_PROBLEM REQUIREMENTS_: Copy the data exactly, pictures aside.
SUPPLIED MATERIAL: Begin
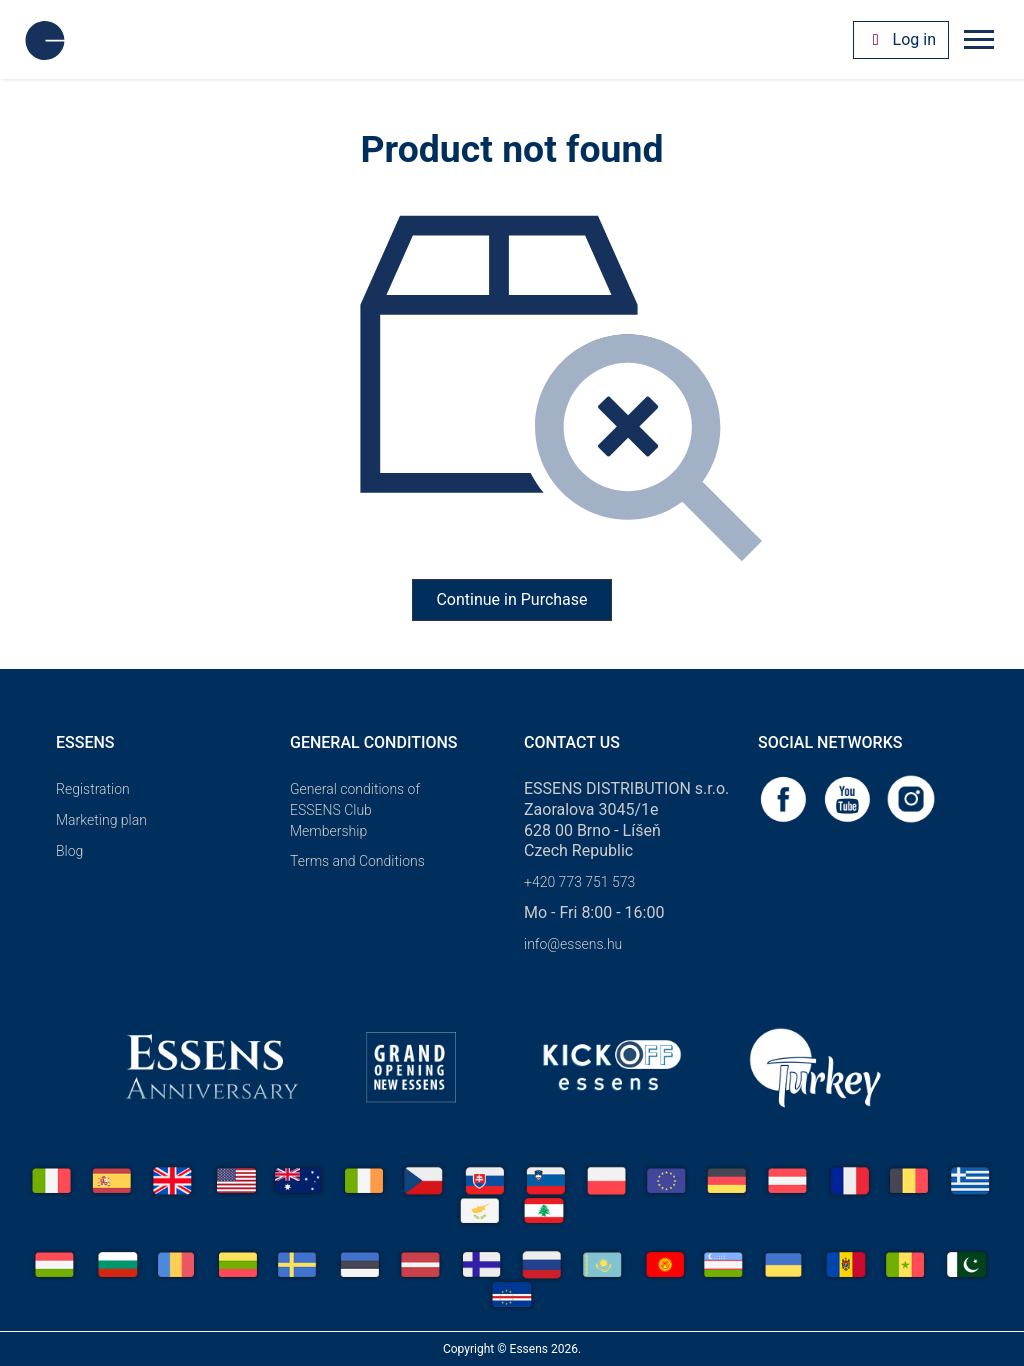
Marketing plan (101, 820)
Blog (69, 851)
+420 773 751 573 (579, 882)
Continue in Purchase (511, 599)
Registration (93, 789)
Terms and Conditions (357, 861)
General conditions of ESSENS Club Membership (355, 810)
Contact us (572, 742)
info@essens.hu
SUPPLIED MATERIAL: End
_ANSWER_:
Marketing plan (101, 820)
Blog (69, 851)
+420 773 751 573 (579, 882)
Continue in Purchase (511, 599)
Registration (93, 789)
Terms and Conditions (357, 861)
General conditions of ESSENS Club Membership (355, 810)
Contact us (572, 742)
info@essens.hu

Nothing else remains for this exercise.